The core functions of modern government include maintaining the currency, ensuring but not necessarily providing a basic infrastructure –dams, roads, schools etc, and providing a safety net for those genuinely in need. Law and order must come high on the list, but defending the nation surely is central.

One of the most disturbing pieces I have read for some time argues that since the Vietnam War our  politicians have more often than not failed the nation.

In “Anzac spirit but not battle ready,” (The Australian, 14 August, 2008) Greg Sheridan writes that there is a disturbing hollowness to much of our force.

 “This reflects badly on all governments since the Vietnam War,” he says “but particularly (on) the Hawke and Keating governments, which left our defence forces bedraggled and grossly under-equipped, underfunded and undermanned, while proclaiming, wholly fatuously, that they had produced the defence of Australia.

“Only with the wake-up call of East Timor in 1999, a small, non-combat deployment for which we were profoundly unprepared, did we begin the long journey of repair.”

Greg Sheridan’s piece centres on a speech by recently retired Major General Jim Molan, who he says has  written one of the most important books published about Australia's defence,  “Running the War in Iraq,” published by  Harpercollins Publishers (australia) Pty Ltd.

….national unpreparedness overcome by the spirit of the Anzac…

 

Major General Molan’s book is about his experience in 2004 as chief of operations in the US-led coalition in Iraq where he oversaw a force of 300,000 troops, including 155,000 Americans.

Greg Sheridan points out that it is extremely rare for an Australian general to write a memoir concerning operational matters in depth.

He says the most important part is the critique he mounts of defence policy during the past 40years.

 

"If we think that what characterises the Australian defence experience over the last 100 years is the spirit of the Anzacs, we are wrong,” the General declared  in a recent speech.

“What characterises Australia's defence experience is national unpreparedness overcome by the spirit of the Anzacs.

 

"Our military competence was far worse than even we thought before East Timor, and people may not realise that the military performance bar has been raised by the nature of current conflict, as illustrated in Iraq and Afghanistan.

 

"There is a dangerous tendency to overstate our current capability and our current deployments, and to hide our deficiencies.

 

"Anyone who thinks that the policy embodied in previous white papers produced an ability to defend ourselves with our own resources should remember a few things.

“Years after that great self-reliant policy, we could not offer to government forces that could fight in 1991 in the Gulf War.

“We could probably have guarded the prisoners with army units, but not much else.

“We needed outside help for an operation that deployed one-tenth of our manpower to East Timor in 1999.

“ In 2003 we were still incapable of producing fighters that could enter the Missile Exclusion Zone around Baghdad, and bombers that could even participate in conventional war as bombers or reconnaissance aircraft.

“We needed to quickly rebuild our armoured vehicles before we sent them to the south of Iraq in 2005, into the safest province in all of Iraq.

 

…getting the priorities right….

 

"We certainly have a policy for defence of Australia but at no stage of my military career has the policy ever produced a force that could defend Australia and its approaches from any credible threat, as the policy required.

 

"Meanwhile, a real threat to the long-term existence of our nation, our culture, our economy, our beliefs and every civilised achievement since the Enlightenment has appeared and we still do not have a defence force that can offer to government options to make a meaningful or effective contribution at reasonable cost, except for a few hundred members of our special forces."

Its about time our politicians got their priorities right.

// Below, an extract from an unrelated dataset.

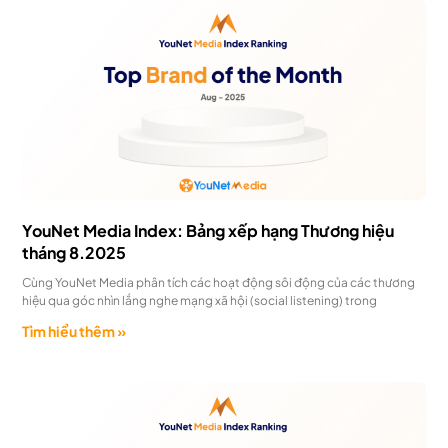
YouNet Media Index: Bảng xếp hạng Thương hiệu
tháng 8.2025
Cùng YouNet Media phân tích các hoạt động sôi động của các thương
hiệu qua góc nhìn lắng nghe mạng xã hội (social listening) trong
Tìm hiểu thêm »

The 2020 Summit was the sort of indulgence we don’t need.


And if there is a problem about the constitution it’s not grafting some elusive republic onto the system, just as it is not defacing the flag by removing any vestive of our past.


As a nation we should be grateful to General Molan –and Greg Sheridan – for what is a call to arms.

Will it be heard by our politicians, charmed as they are by celebrity,  travel,  the world of the politically correct, and of course, the elusive republic and a republican flag?